=== Section Start ===

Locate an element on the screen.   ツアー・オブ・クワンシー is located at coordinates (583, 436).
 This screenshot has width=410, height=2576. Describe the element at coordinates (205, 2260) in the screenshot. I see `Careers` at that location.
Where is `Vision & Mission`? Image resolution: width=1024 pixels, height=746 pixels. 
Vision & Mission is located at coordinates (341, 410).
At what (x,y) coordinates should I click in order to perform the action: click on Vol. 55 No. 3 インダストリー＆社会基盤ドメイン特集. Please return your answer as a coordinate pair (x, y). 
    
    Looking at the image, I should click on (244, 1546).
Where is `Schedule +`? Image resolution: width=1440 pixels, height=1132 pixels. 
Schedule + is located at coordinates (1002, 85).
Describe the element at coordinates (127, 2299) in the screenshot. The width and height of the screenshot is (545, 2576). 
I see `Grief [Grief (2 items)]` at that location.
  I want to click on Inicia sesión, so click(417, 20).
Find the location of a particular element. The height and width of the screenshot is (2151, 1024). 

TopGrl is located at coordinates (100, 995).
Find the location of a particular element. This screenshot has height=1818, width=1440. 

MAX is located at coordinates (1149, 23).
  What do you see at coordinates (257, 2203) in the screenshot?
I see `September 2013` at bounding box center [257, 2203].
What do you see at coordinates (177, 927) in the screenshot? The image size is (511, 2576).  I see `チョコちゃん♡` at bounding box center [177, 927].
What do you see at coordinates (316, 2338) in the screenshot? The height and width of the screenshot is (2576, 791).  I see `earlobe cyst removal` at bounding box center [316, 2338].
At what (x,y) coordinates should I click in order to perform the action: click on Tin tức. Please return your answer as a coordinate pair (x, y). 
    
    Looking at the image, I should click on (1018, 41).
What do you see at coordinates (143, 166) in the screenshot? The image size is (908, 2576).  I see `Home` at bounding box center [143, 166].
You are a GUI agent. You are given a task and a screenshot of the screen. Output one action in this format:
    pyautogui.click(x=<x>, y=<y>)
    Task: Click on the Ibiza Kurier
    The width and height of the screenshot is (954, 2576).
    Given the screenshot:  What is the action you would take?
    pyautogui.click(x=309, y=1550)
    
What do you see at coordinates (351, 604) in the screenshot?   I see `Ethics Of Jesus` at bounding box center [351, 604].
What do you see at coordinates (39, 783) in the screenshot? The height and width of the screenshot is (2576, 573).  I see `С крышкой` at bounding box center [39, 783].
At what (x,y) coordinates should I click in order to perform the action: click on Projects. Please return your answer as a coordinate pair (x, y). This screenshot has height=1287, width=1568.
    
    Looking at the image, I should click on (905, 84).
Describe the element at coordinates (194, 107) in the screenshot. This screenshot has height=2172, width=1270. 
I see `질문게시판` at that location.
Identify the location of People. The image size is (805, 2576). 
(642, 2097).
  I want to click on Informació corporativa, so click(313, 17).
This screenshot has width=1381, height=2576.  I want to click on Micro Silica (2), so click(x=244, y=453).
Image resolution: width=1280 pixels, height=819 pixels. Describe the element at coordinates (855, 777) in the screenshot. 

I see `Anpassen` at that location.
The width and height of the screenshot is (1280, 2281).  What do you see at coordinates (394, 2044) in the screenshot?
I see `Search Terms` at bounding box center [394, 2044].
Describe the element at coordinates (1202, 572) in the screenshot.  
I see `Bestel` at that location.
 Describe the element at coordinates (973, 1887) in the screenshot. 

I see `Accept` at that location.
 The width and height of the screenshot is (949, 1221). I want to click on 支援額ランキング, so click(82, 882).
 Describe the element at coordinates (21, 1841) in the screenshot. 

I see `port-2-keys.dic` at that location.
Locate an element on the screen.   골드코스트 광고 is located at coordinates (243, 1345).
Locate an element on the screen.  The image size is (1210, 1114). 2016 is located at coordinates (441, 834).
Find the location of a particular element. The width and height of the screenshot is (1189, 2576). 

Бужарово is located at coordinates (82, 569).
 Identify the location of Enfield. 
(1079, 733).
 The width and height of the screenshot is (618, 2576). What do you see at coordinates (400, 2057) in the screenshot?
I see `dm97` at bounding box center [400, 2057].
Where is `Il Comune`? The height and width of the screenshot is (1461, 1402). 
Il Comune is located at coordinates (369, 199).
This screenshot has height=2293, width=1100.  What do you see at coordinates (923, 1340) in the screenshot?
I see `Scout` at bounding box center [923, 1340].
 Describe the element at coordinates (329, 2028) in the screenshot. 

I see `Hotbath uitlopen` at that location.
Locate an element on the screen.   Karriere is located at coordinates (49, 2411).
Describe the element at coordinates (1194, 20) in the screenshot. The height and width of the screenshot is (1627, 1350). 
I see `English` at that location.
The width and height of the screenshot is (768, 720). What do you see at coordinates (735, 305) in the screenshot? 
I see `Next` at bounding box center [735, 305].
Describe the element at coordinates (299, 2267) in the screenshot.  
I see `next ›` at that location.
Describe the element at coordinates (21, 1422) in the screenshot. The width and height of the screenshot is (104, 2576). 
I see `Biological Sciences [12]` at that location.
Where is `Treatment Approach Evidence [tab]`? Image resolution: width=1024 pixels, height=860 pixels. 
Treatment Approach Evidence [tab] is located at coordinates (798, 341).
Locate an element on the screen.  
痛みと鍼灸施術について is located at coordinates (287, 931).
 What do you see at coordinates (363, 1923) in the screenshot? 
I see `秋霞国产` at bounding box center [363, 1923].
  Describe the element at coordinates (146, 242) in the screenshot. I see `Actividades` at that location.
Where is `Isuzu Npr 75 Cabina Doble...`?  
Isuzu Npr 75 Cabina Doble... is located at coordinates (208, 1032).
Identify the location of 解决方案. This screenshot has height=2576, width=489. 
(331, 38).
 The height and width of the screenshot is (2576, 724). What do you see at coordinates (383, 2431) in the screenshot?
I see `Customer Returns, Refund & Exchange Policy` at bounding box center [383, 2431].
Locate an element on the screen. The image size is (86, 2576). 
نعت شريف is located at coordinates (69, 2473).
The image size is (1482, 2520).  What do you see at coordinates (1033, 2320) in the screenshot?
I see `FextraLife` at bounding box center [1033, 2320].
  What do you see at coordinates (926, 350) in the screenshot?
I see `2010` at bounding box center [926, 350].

=== Section End ===

_Exercise requirements_
Repeat the material above verbatim.

_Exercise response_
Locate an element on the screen.   ツアー・オブ・クワンシー is located at coordinates (583, 436).
 This screenshot has width=410, height=2576. Describe the element at coordinates (205, 2260) in the screenshot. I see `Careers` at that location.
Where is `Vision & Mission`? Image resolution: width=1024 pixels, height=746 pixels. 
Vision & Mission is located at coordinates (341, 410).
At what (x,y) coordinates should I click in order to perform the action: click on Vol. 55 No. 3 インダストリー＆社会基盤ドメイン特集. Please return your answer as a coordinate pair (x, y). 
    
    Looking at the image, I should click on (244, 1546).
Where is `Schedule +`? Image resolution: width=1440 pixels, height=1132 pixels. 
Schedule + is located at coordinates (1002, 85).
Describe the element at coordinates (127, 2299) in the screenshot. The width and height of the screenshot is (545, 2576). 
I see `Grief [Grief (2 items)]` at that location.
  I want to click on Inicia sesión, so click(417, 20).
Find the location of a particular element. The height and width of the screenshot is (2151, 1024). 

TopGrl is located at coordinates (100, 995).
Find the location of a particular element. This screenshot has height=1818, width=1440. 

MAX is located at coordinates (1149, 23).
  What do you see at coordinates (257, 2203) in the screenshot?
I see `September 2013` at bounding box center [257, 2203].
What do you see at coordinates (177, 927) in the screenshot? The image size is (511, 2576).  I see `チョコちゃん♡` at bounding box center [177, 927].
What do you see at coordinates (316, 2338) in the screenshot? The height and width of the screenshot is (2576, 791).  I see `earlobe cyst removal` at bounding box center [316, 2338].
At what (x,y) coordinates should I click in order to perform the action: click on Tin tức. Please return your answer as a coordinate pair (x, y). 
    
    Looking at the image, I should click on (1018, 41).
What do you see at coordinates (143, 166) in the screenshot? The image size is (908, 2576).  I see `Home` at bounding box center [143, 166].
You are a GUI agent. You are given a task and a screenshot of the screen. Output one action in this format:
    pyautogui.click(x=<x>, y=<y>)
    Task: Click on the Ibiza Kurier
    The width and height of the screenshot is (954, 2576).
    Given the screenshot:  What is the action you would take?
    pyautogui.click(x=309, y=1550)
    
What do you see at coordinates (351, 604) in the screenshot?   I see `Ethics Of Jesus` at bounding box center [351, 604].
What do you see at coordinates (39, 783) in the screenshot? The height and width of the screenshot is (2576, 573).  I see `С крышкой` at bounding box center [39, 783].
At what (x,y) coordinates should I click in order to perform the action: click on Projects. Please return your answer as a coordinate pair (x, y). This screenshot has height=1287, width=1568.
    
    Looking at the image, I should click on (905, 84).
Describe the element at coordinates (194, 107) in the screenshot. This screenshot has height=2172, width=1270. 
I see `질문게시판` at that location.
Identify the location of People. The image size is (805, 2576). 
(642, 2097).
  I want to click on Informació corporativa, so click(313, 17).
This screenshot has width=1381, height=2576.  I want to click on Micro Silica (2), so click(x=244, y=453).
Image resolution: width=1280 pixels, height=819 pixels. Describe the element at coordinates (855, 777) in the screenshot. 

I see `Anpassen` at that location.
The width and height of the screenshot is (1280, 2281).  What do you see at coordinates (394, 2044) in the screenshot?
I see `Search Terms` at bounding box center [394, 2044].
Describe the element at coordinates (1202, 572) in the screenshot.  
I see `Bestel` at that location.
 Describe the element at coordinates (973, 1887) in the screenshot. 

I see `Accept` at that location.
 The width and height of the screenshot is (949, 1221). I want to click on 支援額ランキング, so click(82, 882).
 Describe the element at coordinates (21, 1841) in the screenshot. 

I see `port-2-keys.dic` at that location.
Locate an element on the screen.   골드코스트 광고 is located at coordinates (243, 1345).
Locate an element on the screen.  The image size is (1210, 1114). 2016 is located at coordinates (441, 834).
Find the location of a particular element. The width and height of the screenshot is (1189, 2576). 

Бужарово is located at coordinates (82, 569).
 Identify the location of Enfield. 
(1079, 733).
 The width and height of the screenshot is (618, 2576). What do you see at coordinates (400, 2057) in the screenshot?
I see `dm97` at bounding box center [400, 2057].
Where is `Il Comune`? The height and width of the screenshot is (1461, 1402). 
Il Comune is located at coordinates (369, 199).
This screenshot has height=2293, width=1100.  What do you see at coordinates (923, 1340) in the screenshot?
I see `Scout` at bounding box center [923, 1340].
 Describe the element at coordinates (329, 2028) in the screenshot. 

I see `Hotbath uitlopen` at that location.
Locate an element on the screen.   Karriere is located at coordinates (49, 2411).
Describe the element at coordinates (1194, 20) in the screenshot. The height and width of the screenshot is (1627, 1350). 
I see `English` at that location.
The width and height of the screenshot is (768, 720). What do you see at coordinates (735, 305) in the screenshot? 
I see `Next` at bounding box center [735, 305].
Describe the element at coordinates (299, 2267) in the screenshot.  
I see `next ›` at that location.
Describe the element at coordinates (21, 1422) in the screenshot. The width and height of the screenshot is (104, 2576). 
I see `Biological Sciences [12]` at that location.
Where is `Treatment Approach Evidence [tab]`? Image resolution: width=1024 pixels, height=860 pixels. 
Treatment Approach Evidence [tab] is located at coordinates (798, 341).
Locate an element on the screen.  
痛みと鍼灸施術について is located at coordinates (287, 931).
 What do you see at coordinates (363, 1923) in the screenshot? 
I see `秋霞国产` at bounding box center [363, 1923].
  Describe the element at coordinates (146, 242) in the screenshot. I see `Actividades` at that location.
Where is `Isuzu Npr 75 Cabina Doble...`?  
Isuzu Npr 75 Cabina Doble... is located at coordinates (208, 1032).
Identify the location of 解决方案. This screenshot has height=2576, width=489. 
(331, 38).
 The height and width of the screenshot is (2576, 724). What do you see at coordinates (383, 2431) in the screenshot?
I see `Customer Returns, Refund & Exchange Policy` at bounding box center [383, 2431].
Locate an element on the screen. The image size is (86, 2576). 
نعت شريف is located at coordinates (69, 2473).
The image size is (1482, 2520).  What do you see at coordinates (1033, 2320) in the screenshot?
I see `FextraLife` at bounding box center [1033, 2320].
  What do you see at coordinates (926, 350) in the screenshot?
I see `2010` at bounding box center [926, 350].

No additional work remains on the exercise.